- [Work task] The result should be an exact copy of the lines from the one with "23 abril 2026" through the last line of the data below, both included.

Saved data entries:
——

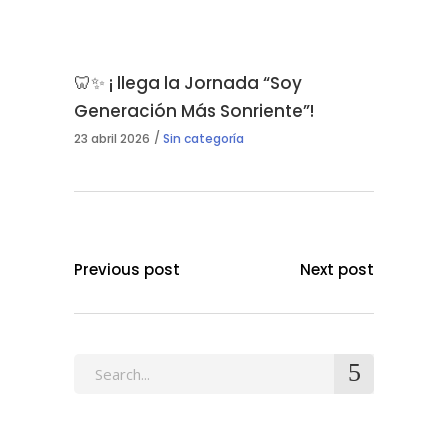
🦷✨ ¡ llega la Jornada “Soy
Generación Más Sonriente”!
23 abril 2026
Sin categoría
Previous post
Next post
Search
for:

——

- [Your solution]
23 abril 2026
Sin categoría
Previous post
Next post
Search
for:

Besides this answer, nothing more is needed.